22/11/2013 - IT'S BROAD AS IT IS NOBLE

            It's broad as it is noble and it could do so much more to ingratiate itself to the paper munching Montgomery's of this aquiline port. They never have sex with me or my family and I take that as a grove of compliments. The warden has the only right to thank me for trying anything external to my inhabited locus. I would like to return the favour to you for all the times you shovelled your twitching fingernails into my admittedly bland beard. I'll be in tomorrow, hearkening the duck storm to throw down on hooded Africa. She has no weak bones in her sandy bodkin.
            Our profiles are live on the air and garbed in pink frilly fortifications, the healthy kind that drag you down beneath the surface of your navel and teach you the importance of authoritative action and, sometimes, direction too. It's good to know these women run away and scream with their bagpipes on tour buses. My time-travelling name is dainty and often parked around tight corners just to see if the letters can squeeze and live twice within the same cluster of minutes. It's not entirely weird but it's entirely clandestine either, it's raided and robbed of all official standing in relation to metrical intrigue.

O, sorrowful tart of relentless grief! Now you get FYI dentures as donated by your paddle-spanked grandfather! Regret! Woe! Pest Control! It's just the worst!

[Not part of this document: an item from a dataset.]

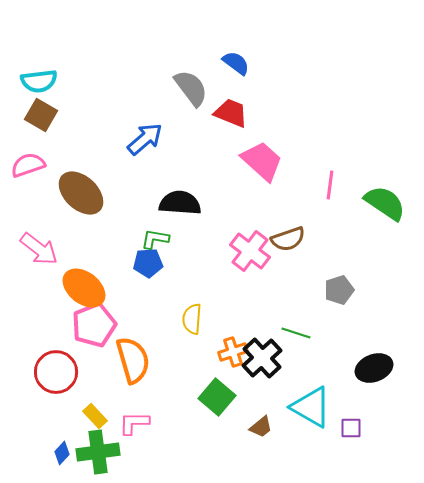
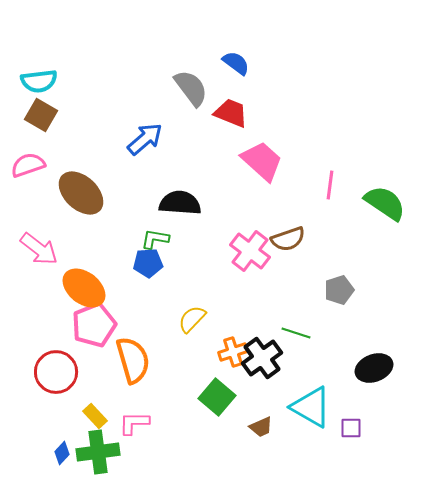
yellow semicircle: rotated 40 degrees clockwise
black cross: rotated 6 degrees clockwise
brown trapezoid: rotated 15 degrees clockwise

            Anything is better than this spoken knavery and its brutalised cartilage. The arc reactor is fresh out of orgasmic flame retardant so you're the one to go down to the shop. Make sure you avoid getting elected whilst you're down there. I'd much rather not have a repeat of my recurring nightmares. Ta. Gawd. Lordy, please let him drop five stone on the way to the high street. I promise I won't make crucial missives about pretzel cleaning anymore. This is the very sound of deerstalking through bushels of comely laughter. It builds and it builds and, after so much building, it dries my melancholy down to a thin grain of pea soup. It aches at the sight of it, it gives you the long stares whilst ascending medium-sized staircases without a care in the world.

            For once in my thumping life of thumping aptitude, I just want to say that Christmas is coming and should be drunk with meat straight from the captive quail. Do this while the going is tough and you might even get a recommendation from the bookstore clerk herself, the one with the guidance beam to your lefty bleeding heart. It could keep you together but I'm not going to just watch you read off tick marks from a grocery list. In the UK, we call them shopping lists because we're practical that way, we generalise our food because its going in and all deserves to be listed together. It wouldn't be so good to let me go on with this Union Jack jacket, not while home has a harp in its butt.